Bulgaria's ambassador to Paris Irina Bokova, 57, defeated Egypt's culture minister Farouk Hosni yesterday (22 September) in a final round of voting for the post of UNESCO director-general.
Bokova secured 31 of the executive board's 58 votes to Hosni's 27.
After five rounds of voting, during which seven other candidates were forced to withdraw, Bokova was declared the winner. She could become UNESCO's first woman director general if she is endorsed at next month's general assembly when all 193 members will meet to vote.
While some diplomats say confirmation of the post by the assembly has always been automatic, Tosho Peikov, a Bulgarian politician and secretary-general of the Bulgaria Fund, told the Bulgarian media that she could meet "serious resistance" from African and Asian countries — who had not wanted a Western leader — during the confirmation process.
Bokova says she visited some 45 countries in the months leading up to the vote including UNESCO regional offices in Chile, India, Jamaica, Nigeria, Pakistan and Thailand. In speeches to the executive board, she has outlined her priorities as education and Africa. She is less specific about science.

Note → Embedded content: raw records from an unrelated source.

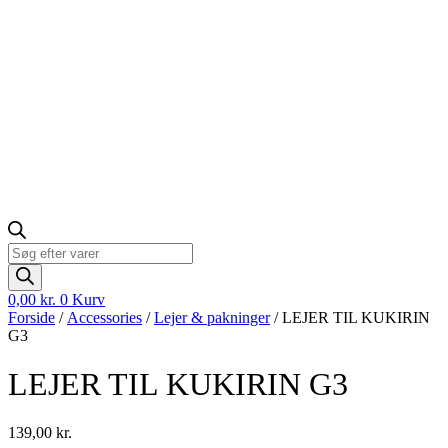
Products
search
0,00
kr.
0
Kurv
Forside
/
Accessories
/
Lejer & pakninger
/ LEJER TIL KUKIRIN
G3
LEJER TIL KUKIRIN G3
139,00
kr.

"UNESCO should become the leader and mobiliser of governments, specialised agencies and the scientific community in the field of science, innovation and new technologies — including green technologies — under the slogan 'Science and technology serving humanity'," Bokova said in a speech to the UNESCO board.
"Climate change, biodiversity, mitigation of natural disasters, water resources management, energy and pandemics are the new key challenges in science which should be given priority in UNESCO's programmes."
To raise the profile of science around the world Bokova also proposes a science advisory body comprising eminent scientists including Nobel laureates and UNESCO prize winners.